After graduating from Columbia, he studied law and was admitted to the bar. He practiced in Newburgh, New York from 1819 until 1822.[4] In October 1822, Bunner moved to Oswego, New York where he engaged in manufacturing and served as a director of the Oswego Cloth & Carpet Manufacturing Company.

In addition to his legal work, he also was an extensive landowner and served as member of the first board of directors of the Oswego Canal Company.[4]

In 1827, he was elected as a Jacksonian to the Twentieth Congress, serving from March 4, 1827 until March 3, 1829.[4]

Personal life[edit]

Bunner married Elizabeth Matilda Church (1783–1867), the daughter of John Barker Church (1748–1818) and Angelica Schuyler (1756–1814). Elizabeth's grandfather was General Philip Schuyler (1733–1804) and her uncle was Alexander Hamilton, the first U.S. Secretary of the Treasury. Together, Rudolph and Elizabeth had:[5]

  • John Church Bunner (b. 1806)
  • Matilda Huger Bunner (b. 1808), who married Andrew Janeway Yates (1803–1856), an early settler of Texas.[6][7]
  • Catherine Cruger Bunner (1811–1891)
  • Rudolph Bunner, Jr. (1813–1875), who married Ruth Keating Tuckerman (1821–1896), sister of Henry Tuckerman (1813–1871) and Charles Tuckerman (1827–1896) and first cousin of Frederick Tuckerman (1821–1873).[8]
  • George Cuyler Bunner (1816–1849)
  • William Boyd Bunner (1821–1828), who died young.

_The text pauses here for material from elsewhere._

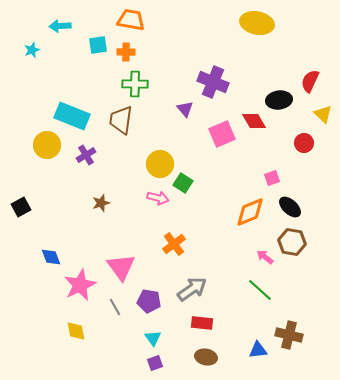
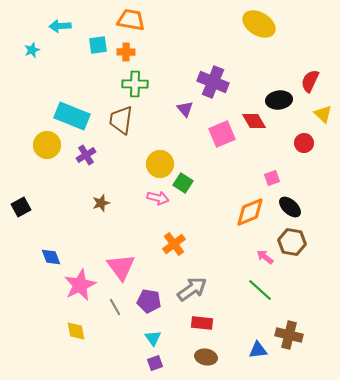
yellow ellipse at (257, 23): moved 2 px right, 1 px down; rotated 20 degrees clockwise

He died in Oswego, New York, July 16, 1837 and was interred in Riverside Cemetery.

Descendants[edit]

His grandson was Henry Cuyler Bunner (1855–1896), the novelist and poet, and another grandson, Rudolph F. Bunner (1860–1931),[9] was an artist.[10]

References[edit]

Notes
  1. ^ "Jane Cuyler Bunner". www.findagrave.com. Find A Grave Memorial. Retrieved 12 September 2016. 
  2. ^ Weeks, Lyman Horace, ed. (1897). Prominent families of New York; being an account in biographical form of individuals and families distinguished as representatives of the social, professional and civic life of New York city. New York: The Historical Company. Retrieved 12 September 2016. 
  3. ^ a b c Greene, Richard Henry; Morrison, George Austin; Forest, Louis Effingham De (1898). The New York Genealogical and Biographical Record. New York Genealogical and Biographical Society. p. 116. Retrieved 12 September 2016. 
  4. ^ a b c "BUNNER, Rudolph - Biographical Information". bioguide.congress.gov. Biographical Directory of the United States Congress. Retrieved 12 September 2016. 
  5. ^ "Rudolph Bunner". www.findagrave.com. Find A Grave Memorial. Retrieved 12 September 2016. 
  6. ^ Revolution, Daughters of the American (1912). Lineage Book - National Society of the Daughters of the American Revolution. Washington, D.C.: Daughters of the American Revolution. Retrieved 13 September 2016. 
  7. ^ Williams, Amelia W. "YATES, ANDREW JANEWAY". tshaonline.org. Texas State Historical Association. Retrieved 13 September 2016. 
  8. ^ Cady, Anne. "Rudolph Bunner, Jr". www.findagrave.com. Find A Grave Memorial. Retrieved 12 September 2016. 
  9. ^ "R.F. BUNNER, ARTIST, RUN DOWN BY TAXICAB; Car, Jumping Curb, Hits Him, Fracturing His Leg--Girl Killed by Auto in Harlem". The New York Times. 15 February 1931. Retrieved 13 September 2016. 
  10. ^ EHRMANN, Thierry. "Rudolph F. BUNNER (1860-1931) : Auction sales, auction prices, indices and biography of Rudolph F. BUNNER - Artprice.com". www.artprice.com. Retrieved 13 September 2016. 
Sources
U.S. House of Representatives
Preceded by
Nicoll Fosdick
Member of the U.S. House of Representatives
from New York's 20th congressional district

1827–1829
Succeeded by
Joseph Hawkins

 This article incorporates public domain material from the Biographical Directory of the United States Congress website http://bioguide.congress.gov.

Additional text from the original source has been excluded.